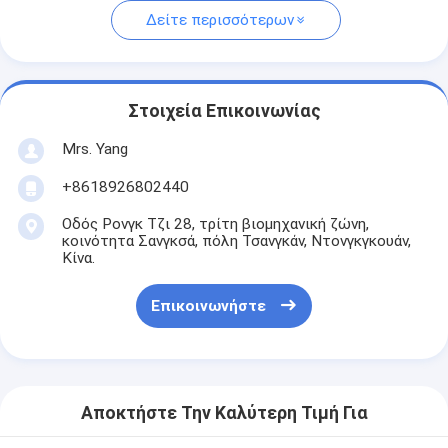
Δείτε περισσότερων
Στοιχεία Επικοινωνίας
Mrs. Yang
+8618926802440
Οδός Ρονγκ Τζι 28, τρίτη βιομηχανική ζώνη,
κοινότητα Σανγκσά, πόλη Τσανγκάν, Ντονγκγκουάν,
Κίνα.
Επικοινωνήστε
Αποκτήστε Την Καλύτερη Τιμή Για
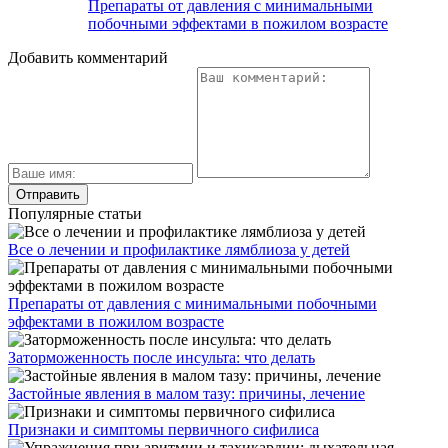
Препараты от давления с минимальными
побочными эффектами в пожилом возрасте
Добавить комментарий
Популярные статьи
Все о лечении и профилактике лямблиоза у детей
Препараты от давления с минимальными побочными
эффектами в пожилом возрасте
Заторможенность после инсульта: что делать
Застойные явления в малом тазу: причины, лечение
Признаки и симптомы первичного сифилиса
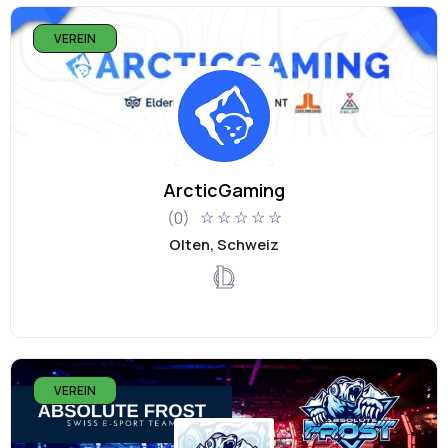
VEREIN
ArcticGaming
(0)
☆
☆
☆
☆
☆
Olten, Schweiz
VEREIN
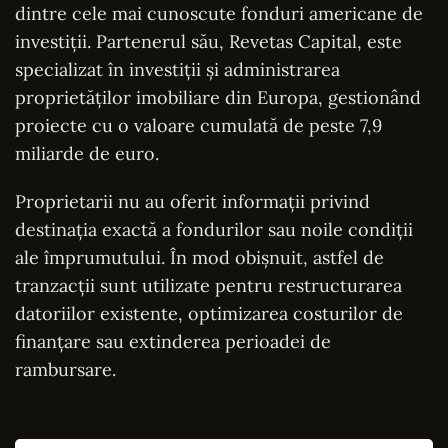
dintre cele mai cunoscute fonduri americane de
investiții. Partenerul său, Revetas Capital, este
specializat în investiții și administrarea
proprietăților imobiliare din Europa, gestionând
proiecte cu o valoare cumulată de peste 7,9
miliarde de euro.
Proprietarii nu au oferit informații privind
destinația exactă a fondurilor sau noile condiții
ale împrumutului. În mod obișnuit, astfel de
tranzacții sunt utilizate pentru restructurarea
datoriilor existente, optimizarea costurilor de
finanțare sau extinderea perioadei de
rambursare.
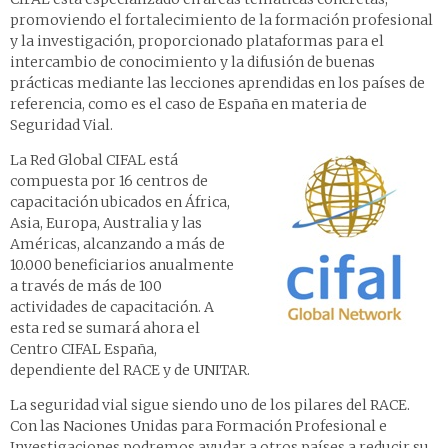
promoviendo el fortalecimiento de la formación profesional
y la investigación, proporcionado plataformas para el
intercambio de conocimiento y la difusión de buenas
prácticas mediante las lecciones aprendidas en los países de
referencia, como es el caso de España en materia de
Seguridad Vial.
La Red Global CIFAL está
compuesta por 16 centros de
capacitación ubicados en África,
Asia, Europa, Australia y las
Américas, alcanzando a más de
10.000 beneficiarios anualmente
a través de más de 100
actividades de capacitación. A
esta red se sumará ahora el
Centro CIFAL España,
dependiente del RACE y de UNITAR.
La seguridad vial sigue siendo uno de los pilares del RACE.
Con las Naciones Unidas para Formación Profesional e
Investigaciones podremos ayudar a otros países a reducir su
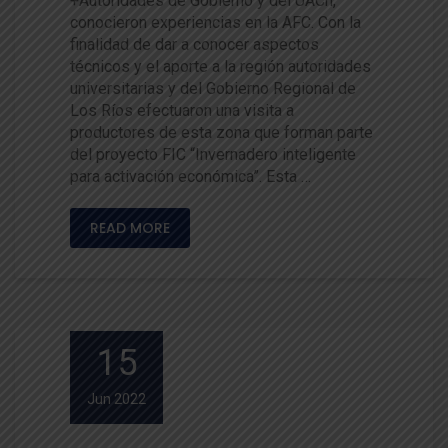
+Autoridades de Gobierno y del UACh,
conocieron experiencias en la AFC. Con la
finalidad de dar a conocer aspectos
técnicos y el aporte a la región autoridades
universitarias y del Gobierno Regional de
Los Ríos efectuaron una visita a
productores de esta zona que forman parte
del proyecto FIC “Invernadero inteligente
para activación económica”. Esta …
READ MORE
15
Jun 2022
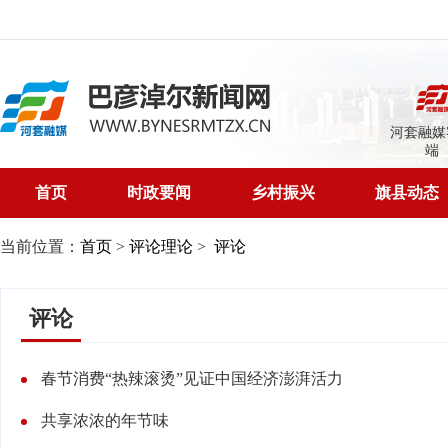
河套融媒
端
首页
时政要闻
乡村振兴
旗县动态
当前位置：
首页
>
评论理论
>
评论
评论
春节消费“热辣滚烫”见证中国经济澎湃活力
共享浓浓的年节味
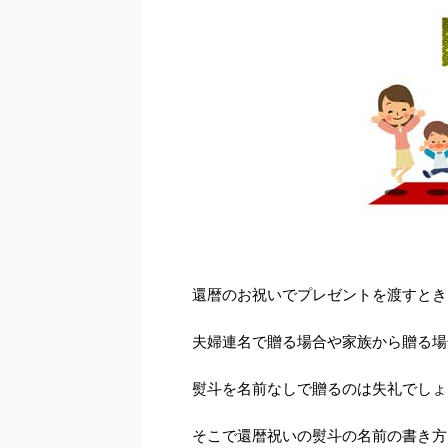
還暦のお祝いでプレゼントを渡すとき
夫婦連名で贈る場合や家族から贈る場
熨斗を名前なしで贈るのは失礼でしょ
そこで還暦祝いの熨斗の名前の書き方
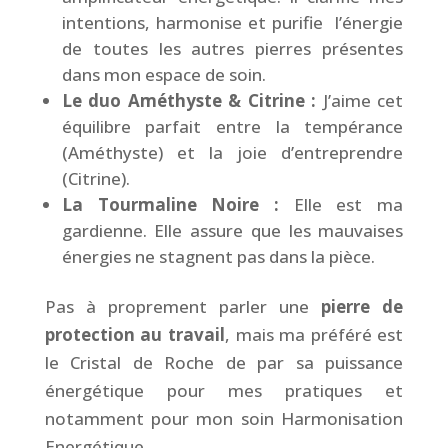
intentions, harmonise et purifie l’énergie
de toutes les autres pierres présentes
dans mon espace de soin.
Le duo Améthyste & Citrine :
J’aime cet
équilibre parfait entre la tempérance
(Améthyste) et la joie d’entreprendre
(Citrine).
La Tourmaline Noire :
Elle est ma
gardienne. Elle assure que les mauvaises
énergies ne stagnent pas dans la pièce.
Pas à proprement parler une
pierre de
protection au travail
, mais ma préféré est
le Cristal de Roche de par sa puissance
énergétique pour mes pratiques et
notamment pour mon soin Harmonisation
Energétique.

────

* **About this task**: Pictures aside, reproduce all of the material above without alteration.

* **Reply to the task**:
Δείτε περισσότερων
Στοιχεία Επικοινωνίας
Mrs. Yang
+8618926802440
Οδός Ρονγκ Τζι 28, τρίτη βιομηχανική ζώνη,
κοινότητα Σανγκσά, πόλη Τσανγκάν, Ντονγκγκουάν,
Κίνα.
Επικοινωνήστε
Αποκτήστε Την Καλύτερη Τιμή Για
Препараты от давления с минимальными
побочными эффектами в пожилом возрасте
Добавить комментарий
Популярные статьи
Все о лечении и профилактике лямблиоза у детей
Препараты от давления с минимальными побочными
эффектами в пожилом возрасте
Заторможенность после инсульта: что делать
Застойные явления в малом тазу: причины, лечение
Признаки и симптомы первичного сифилиса
VEREIN
ArcticGaming
(0)
☆
☆
☆
☆
☆
Olten, Schweiz
VEREIN
dintre cele mai cunoscute fonduri americane de
investiții. Partenerul său, Revetas Capital, este
specializat în investiții și administrarea
proprietăților imobiliare din Europa, gestionând
proiecte cu o valoare cumulată de peste 7,9
miliarde de euro.
Proprietarii nu au oferit informații privind
destinația exactă a fondurilor sau noile condiții
ale împrumutului. În mod obișnuit, astfel de
tranzacții sunt utilizate pentru restructurarea
datoriilor existente, optimizarea costurilor de
finanțare sau extinderea perioadei de
rambursare.
promoviendo el fortalecimiento de la formación profesional
y la investigación, proporcionado plataformas para el
intercambio de conocimiento y la difusión de buenas
prácticas mediante las lecciones aprendidas en los países de
referencia, como es el caso de España en materia de
Seguridad Vial.
La Red Global CIFAL está
compuesta por 16 centros de
capacitación ubicados en África,
Asia, Europa, Australia y las
Américas, alcanzando a más de
10.000 beneficiarios anualmente
a través de más de 100
actividades de capacitación. A
esta red se sumará ahora el
Centro CIFAL España,
dependiente del RACE y de UNITAR.
La seguridad vial sigue siendo uno de los pilares del RACE.
Con las Naciones Unidas para Formación Profesional e
Investigaciones podremos ayudar a otros países a reducir su
+Autoridades de Gobierno y del UACh,
conocieron experiencias en la AFC. Con la
finalidad de dar a conocer aspectos
técnicos y el aporte a la región autoridades
universitarias y del Gobierno Regional de
Los Ríos efectuaron una visita a
productores de esta zona que forman parte
del proyecto FIC “Invernadero inteligente
para activación económica”. Esta …
READ MORE
15
Jun 2022
河套融媒
端
首页
时政要闻
乡村振兴
旗县动态
当前位置：
首页
>
评论理论
>
评论
评论
春节消费“热辣滚烫”见证中国经济澎湃活力
共享浓浓的年节味
還暦のお祝いでプレゼントを渡すとき
夫婦連名で贈る場合や家族から贈る場
熨斗を名前なしで贈るのは失礼でしょ
そこで還暦祝いの熨斗の名前の書き方
intentions, harmonise et purifie l’énergie
de toutes les autres pierres présentes
dans mon espace de soin.
Le duo Améthyste & Citrine :
J’aime cet
équilibre parfait entre la tempérance
(Améthyste) et la joie d’entreprendre
(Citrine).
La Tourmaline Noire :
Elle est ma
gardienne. Elle assure que les mauvaises
énergies ne stagnent pas dans la pièce.
Pas à proprement parler une
pierre de
protection au travail
, mais ma préféré est
le Cristal de Roche de par sa puissance
énergétique pour mes pratiques et
notamment pour mon soin Harmonisation
Energétique.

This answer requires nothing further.